(Stored data entries)
·····

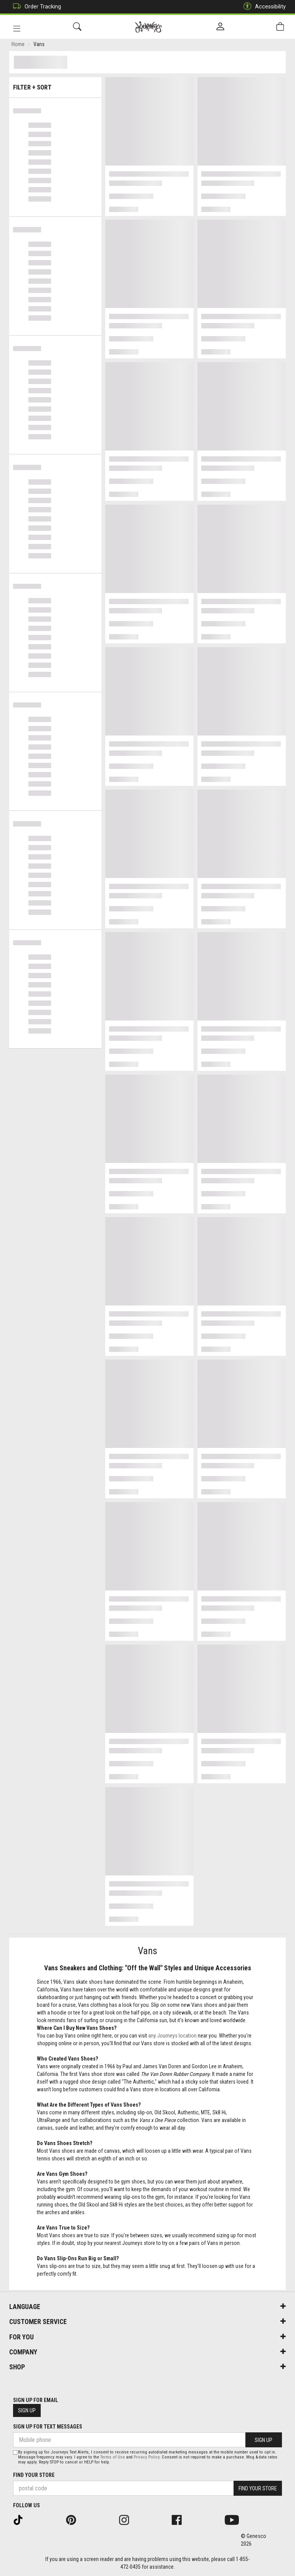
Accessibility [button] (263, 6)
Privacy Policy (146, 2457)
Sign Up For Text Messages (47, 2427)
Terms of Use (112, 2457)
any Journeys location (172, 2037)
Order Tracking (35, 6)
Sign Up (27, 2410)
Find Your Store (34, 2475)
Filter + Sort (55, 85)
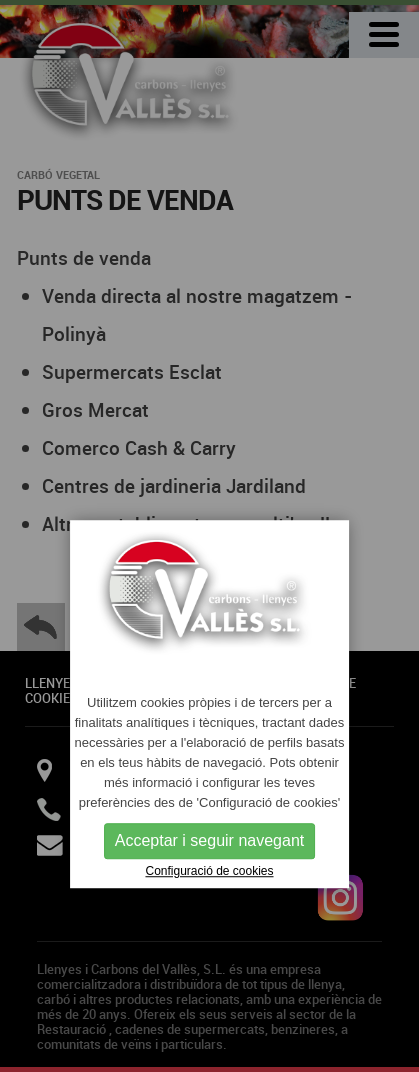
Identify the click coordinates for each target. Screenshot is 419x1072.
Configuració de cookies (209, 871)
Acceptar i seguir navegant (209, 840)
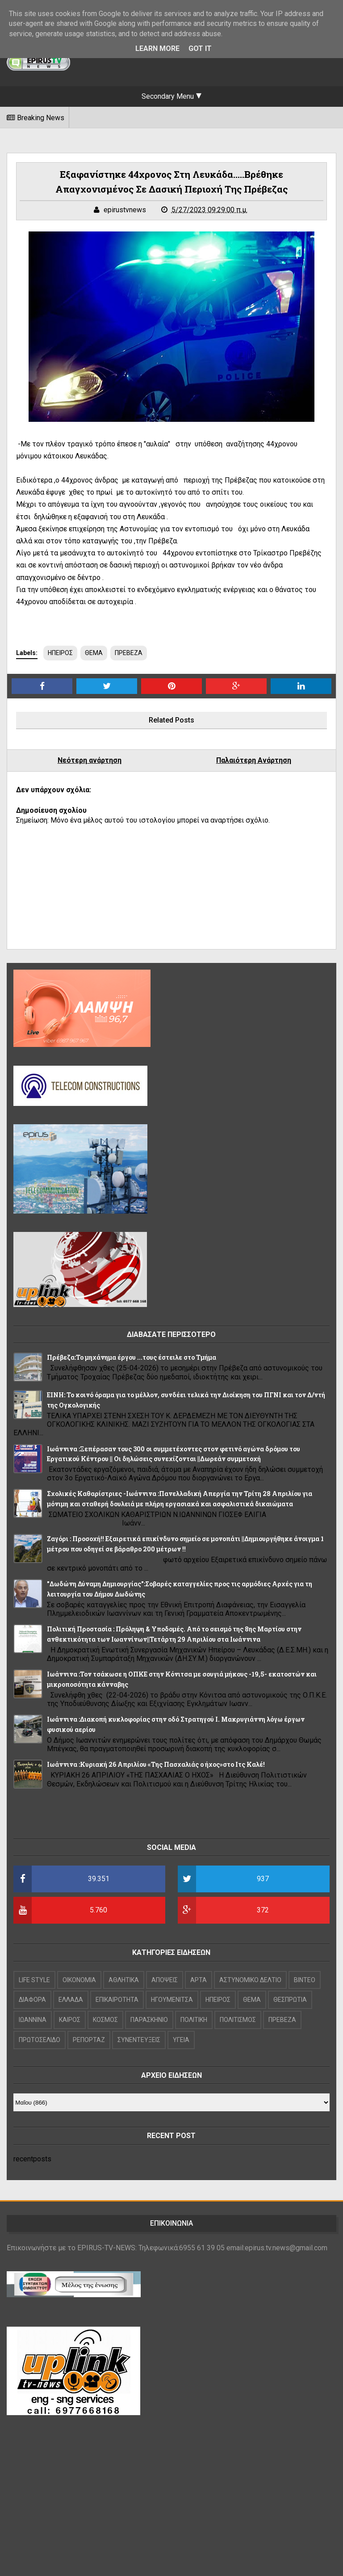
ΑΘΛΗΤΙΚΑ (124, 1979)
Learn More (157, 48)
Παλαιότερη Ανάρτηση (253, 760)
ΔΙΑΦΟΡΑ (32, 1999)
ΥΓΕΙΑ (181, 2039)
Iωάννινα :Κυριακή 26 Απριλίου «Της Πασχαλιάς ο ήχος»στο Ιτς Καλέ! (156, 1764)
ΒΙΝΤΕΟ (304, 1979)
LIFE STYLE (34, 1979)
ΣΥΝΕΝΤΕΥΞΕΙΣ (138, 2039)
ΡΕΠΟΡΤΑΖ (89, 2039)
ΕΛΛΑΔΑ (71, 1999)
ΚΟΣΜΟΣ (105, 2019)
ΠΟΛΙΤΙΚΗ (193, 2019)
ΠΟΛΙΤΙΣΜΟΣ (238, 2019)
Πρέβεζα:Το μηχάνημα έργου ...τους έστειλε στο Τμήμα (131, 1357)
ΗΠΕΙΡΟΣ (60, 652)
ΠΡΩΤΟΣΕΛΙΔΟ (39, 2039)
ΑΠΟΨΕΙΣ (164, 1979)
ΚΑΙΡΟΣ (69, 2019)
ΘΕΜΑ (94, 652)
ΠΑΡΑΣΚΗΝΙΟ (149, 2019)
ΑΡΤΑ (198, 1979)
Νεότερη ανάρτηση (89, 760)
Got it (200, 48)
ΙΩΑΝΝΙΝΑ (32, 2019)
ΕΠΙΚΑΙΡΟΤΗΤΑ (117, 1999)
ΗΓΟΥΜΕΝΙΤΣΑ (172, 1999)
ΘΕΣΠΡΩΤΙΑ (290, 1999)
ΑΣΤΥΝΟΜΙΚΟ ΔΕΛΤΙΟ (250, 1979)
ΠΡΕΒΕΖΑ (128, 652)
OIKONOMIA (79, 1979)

·····

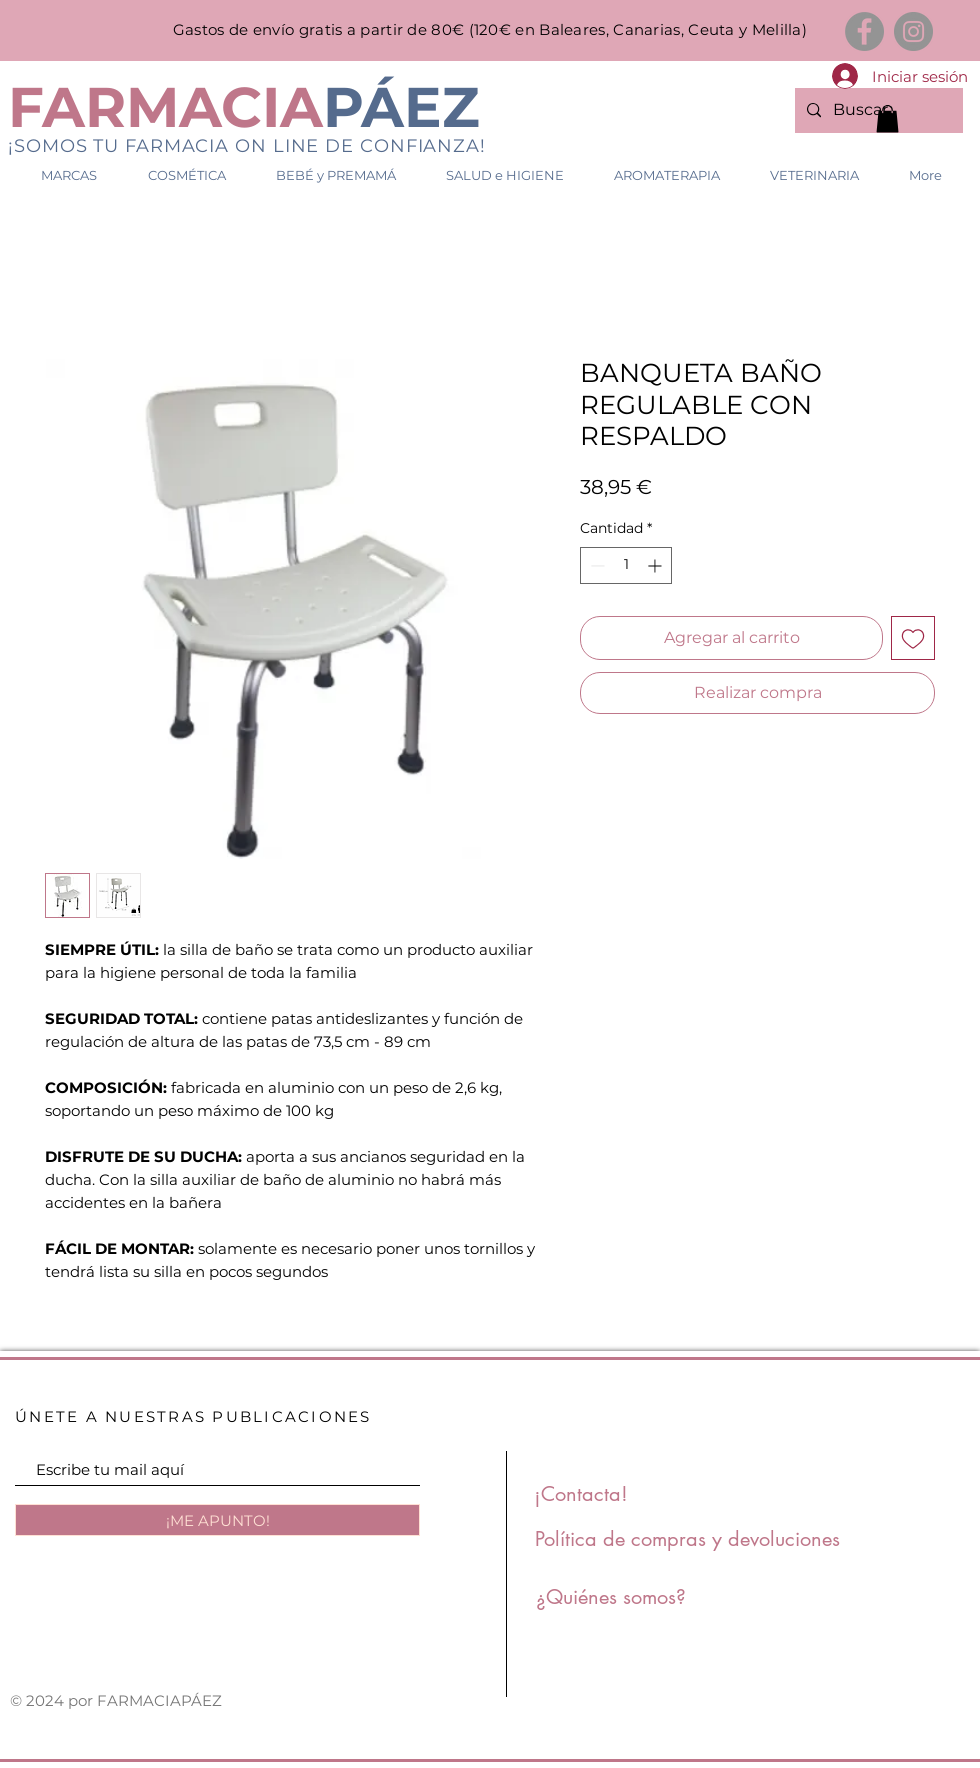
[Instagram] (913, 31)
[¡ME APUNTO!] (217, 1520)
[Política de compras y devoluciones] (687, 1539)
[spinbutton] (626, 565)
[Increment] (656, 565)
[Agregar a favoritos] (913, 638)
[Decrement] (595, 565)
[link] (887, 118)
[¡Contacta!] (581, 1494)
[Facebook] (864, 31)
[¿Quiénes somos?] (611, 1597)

·····

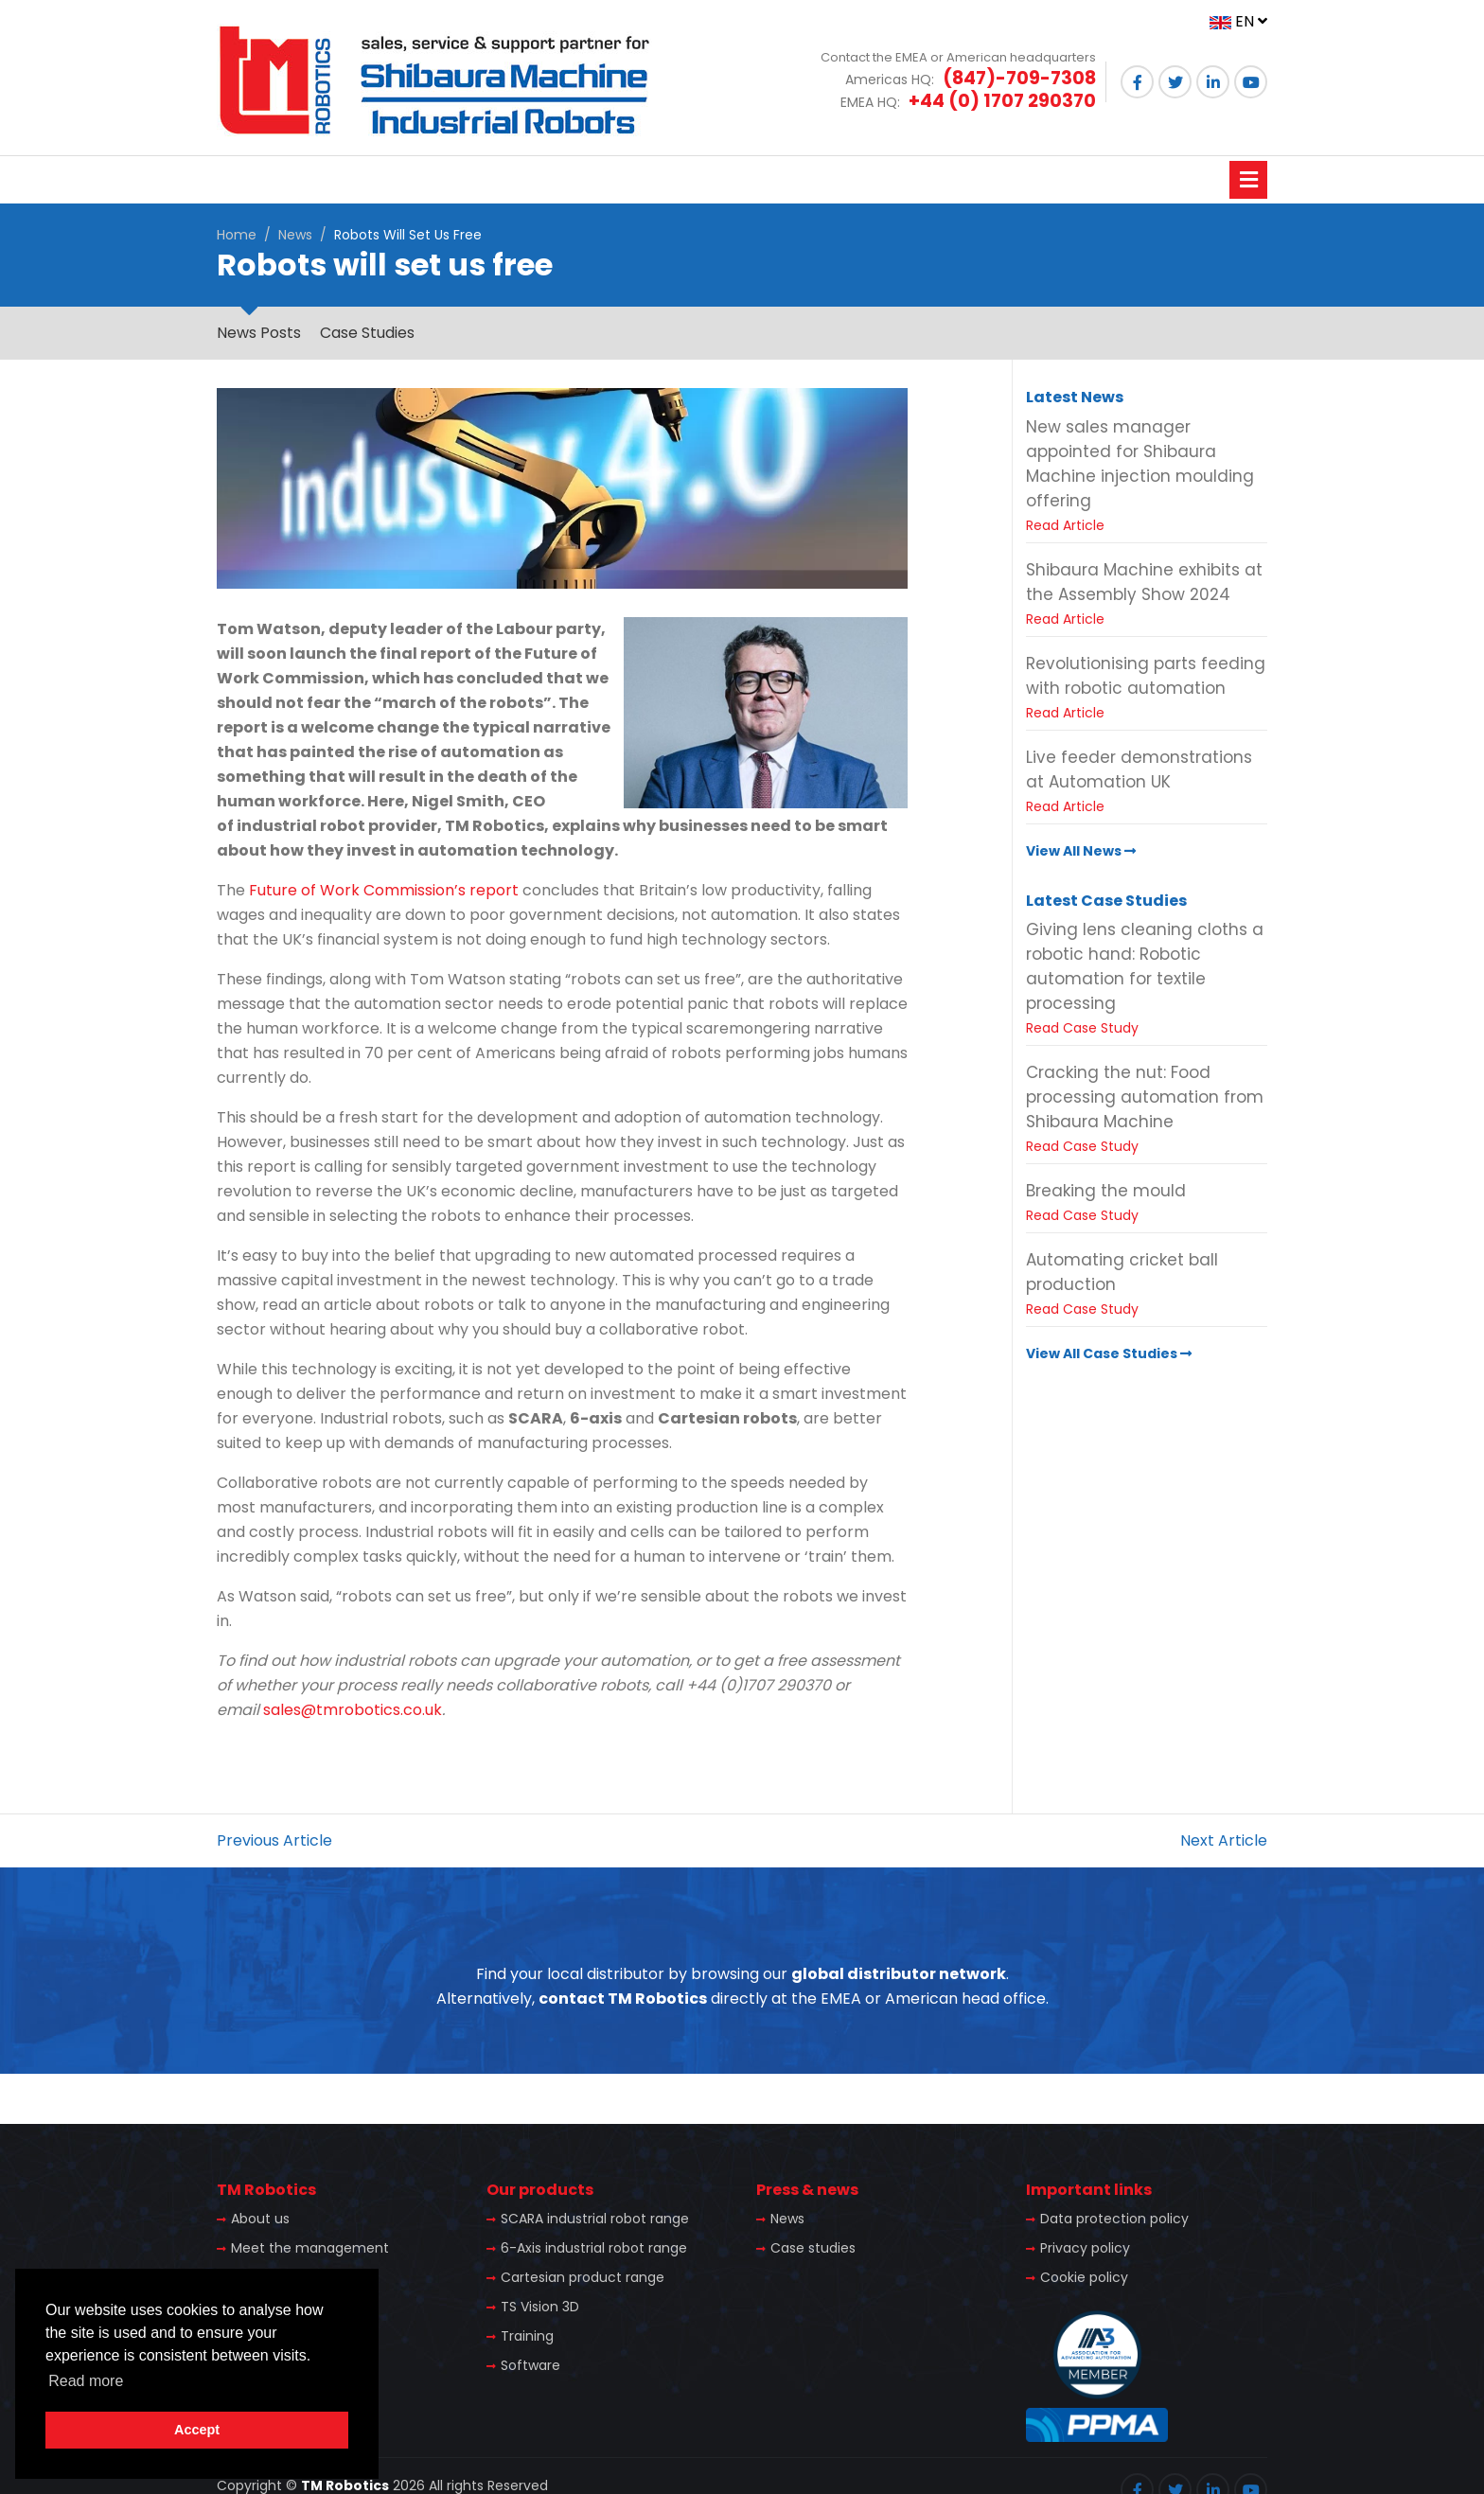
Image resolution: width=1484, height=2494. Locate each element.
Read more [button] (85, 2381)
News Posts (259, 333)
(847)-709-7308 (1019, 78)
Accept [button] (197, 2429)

·····

### YOUR INSTRUCTIONS
Scan the records above for the lines holding "Iωάννινα :Κυριακή 26" and "OIKONOMIA (79, 1979)". Transcribe those two and every line between them word for word, and no others.

### TASK RESULT
Iωάννινα :Κυριακή 26 Απριλίου «Της Πασχαλιάς ο ήχος»στο Ιτς Καλέ! (156, 1764)
ΒΙΝΤΕΟ (304, 1979)
LIFE STYLE (34, 1979)
ΣΥΝΕΝΤΕΥΞΕΙΣ (138, 2039)
ΡΕΠΟΡΤΑΖ (89, 2039)
ΕΛΛΑΔΑ (71, 1999)
ΚΟΣΜΟΣ (105, 2019)
ΠΟΛΙΤΙΚΗ (193, 2019)
ΠΟΛΙΤΙΣΜΟΣ (238, 2019)
Πρέβεζα:Το μηχάνημα έργου ...τους έστειλε στο Τμήμα (131, 1357)
ΗΠΕΙΡΟΣ (60, 652)
ΠΡΩΤΟΣΕΛΙΔΟ (39, 2039)
ΑΠΟΨΕΙΣ (164, 1979)
ΚΑΙΡΟΣ (69, 2019)
ΘΕΜΑ (94, 652)
ΠΑΡΑΣΚΗΝΙΟ (149, 2019)
ΑΡΤΑ (198, 1979)
Νεότερη ανάρτηση (89, 760)
Got it (200, 48)
ΙΩΑΝΝΙΝΑ (32, 2019)
ΕΠΙΚΑΙΡΟΤΗΤΑ (117, 1999)
ΗΓΟΥΜΕΝΙΤΣΑ (172, 1999)
ΘΕΣΠΡΩΤΙΑ (290, 1999)
ΑΣΤΥΝΟΜΙΚΟ ΔΕΛΤΙΟ (250, 1979)
ΠΡΕΒΕΖΑ (128, 652)
OIKONOMIA (79, 1979)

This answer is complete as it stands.